INPUT:

——

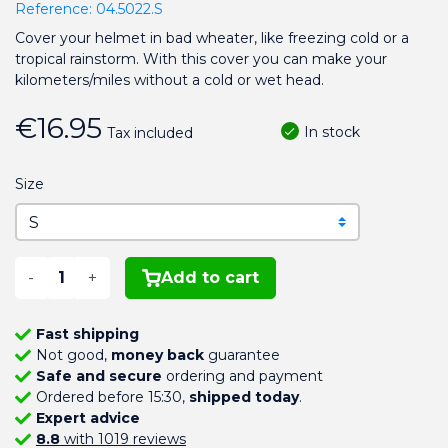
Reference:
04.5022.S
Cover your helmet in bad wheater, like freezing cold or a
tropical rainstorm. With this cover you can make your
kilometers/miles without a cold or wet head.
€16.95
In stock
Tax included
Size
-
+
Add to cart
Fast shipping
Not good,
money back
guarantee
Safe and secure
ordering and payment
Ordered before 15:30,
shipped today
.
Expert advice
8.8
with 1019 reviews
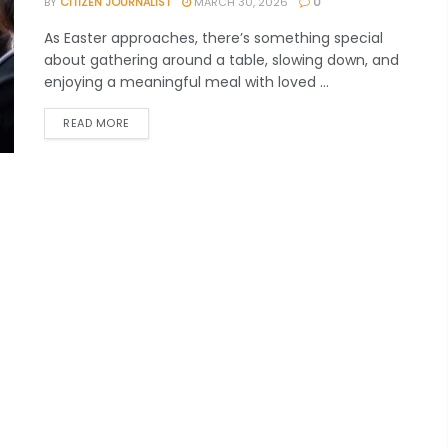
BY
CITIZEN JOURNALIST
MARCH 30, 2026
0
As Easter approaches, there’s something special
about gathering around a table, slowing down, and
enjoying a meaningful meal with loved ...
READ MORE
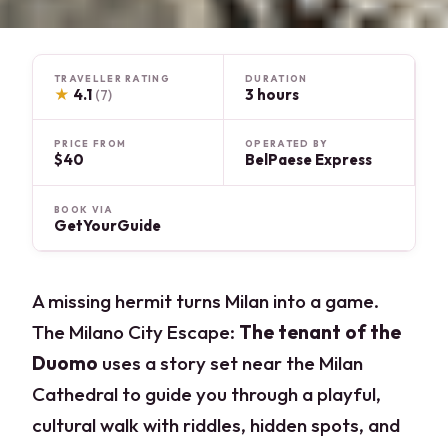
TRAVELLER RATING
DURATION
★
4.1
3 hours
(7)
PRICE FROM
OPERATED BY
$40
BelPaese Express
BOOK VIA
GetYourGuide
A missing hermit turns Milan into a game.
The Milano City Escape:
The tenant of the
Duomo
uses a story set near the Milan
Cathedral to guide you through a playful,
cultural walk with riddles, hidden spots, and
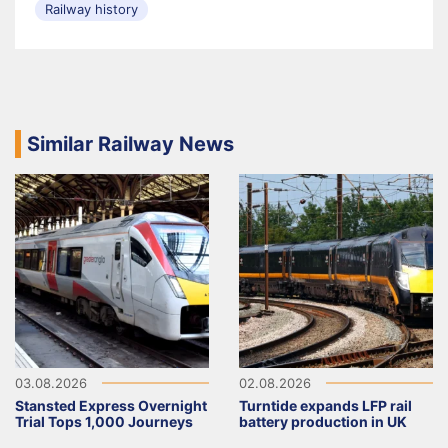
Railway history
Similar Railway News
03.08.2026
02.08.2026
Stansted Express Overnight
Turntide expands LFP rail
Trial Tops 1,000 Journeys
battery production in UK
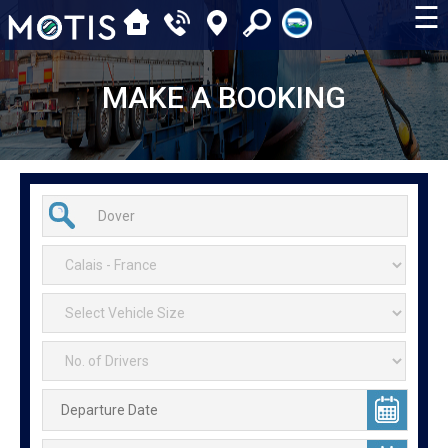
☰
MAKE A BOOKING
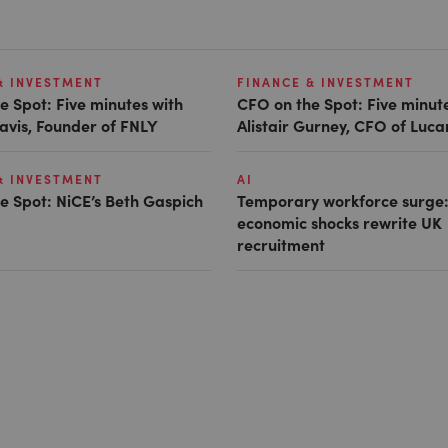
& INVESTMENT
FINANCE & INVESTMENT
e Spot: Five minutes with
CFO on the Spot: Five minut
avis, Founder of FNLY
Alistair Gurney, CFO of Luc
& INVESTMENT
AI
e Spot: NiCE’s Beth Gaspich
Temporary workforce surge:
economic shocks rewrite UK
recruitment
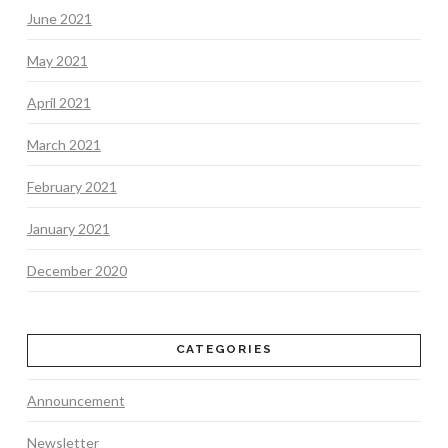
June 2021
May 2021
April 2021
March 2021
February 2021
January 2021
December 2020
CATEGORIES
Announcement
Newsletter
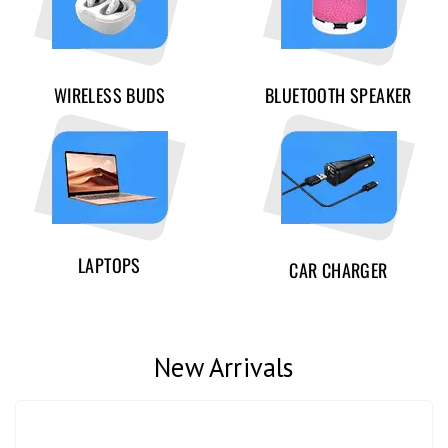
WIRELESS BUDS
BLUETOOTH SPEAKER
LAPTOPS
CAR CHARGER
New Arrivals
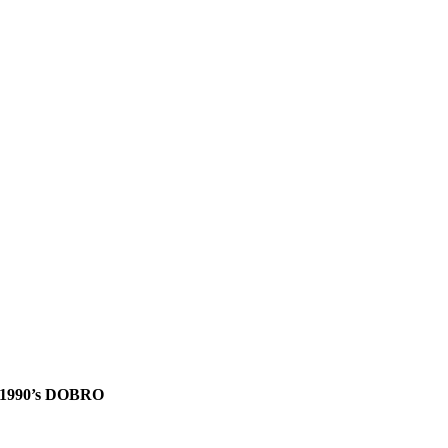
1990’s DOBRO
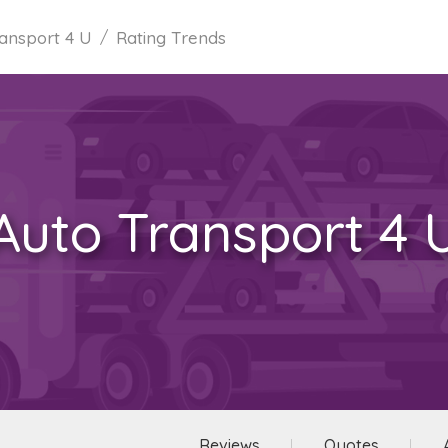
ansport 4 U
Rating Trends
Auto Transport 4 
Reviews
Quotes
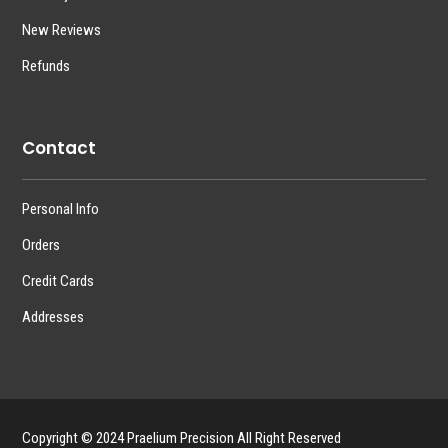
New Reviews
Refunds
Contact
Personal Info
Orders
Credit Cards
Addresses
Copyright © 2024 Praelium Precision All Right Reserved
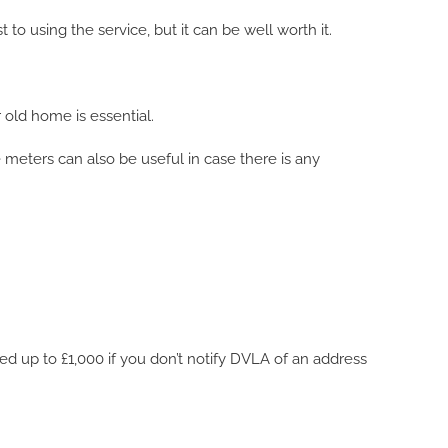
 to using the service, but it can be well worth it.
 old home is essential.
e meters can also be useful in case there is any
ned up to £1,000 if you don’t notify DVLA of an address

——

ASSIGNMENT: The answer is those lines of the material above that run from the one containing "Alistair Gurney, CFO of Luc" up to and including the one containing "WIRELESS BUDS", restated exactly and without images.

REPLY:
Alistair Gurney, CFO of Luc
& INVESTMENT
AI
e Spot: NiCE’s Beth Gaspich
Temporary workforce surge:
economic shocks rewrite UK
recruitment
June 2021
May 2021
April 2021
March 2021
February 2021
January 2021
December 2020
CATEGORIES
Announcement
Newsletter
WIRELESS BUDS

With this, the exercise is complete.